From the line containing "Kinopremyeralar" down to the final line of the entries below, restate each line word for word and add nothing.
___ Source material ___
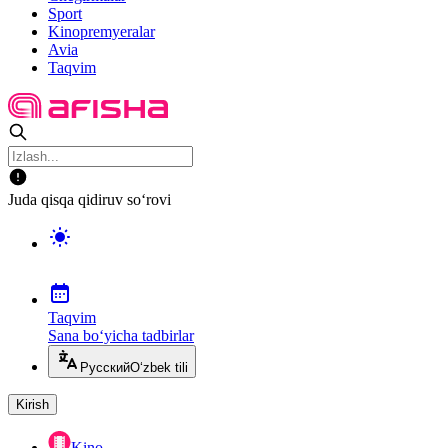
Sport
Kinopremyeralar
Avia
Taqvim
Juda qisqa qidiruv so‘rovi
Taqvim
Sana bo‘yicha tadbirlar
Русский
O‘zbek tili
Kirish
Kino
___
Written answer:
Kinopremyeralar
Avia
Taqvim
Juda qisqa qidiruv so‘rovi
Taqvim
Sana bo‘yicha tadbirlar
Русский
O‘zbek tili
Kirish
Kino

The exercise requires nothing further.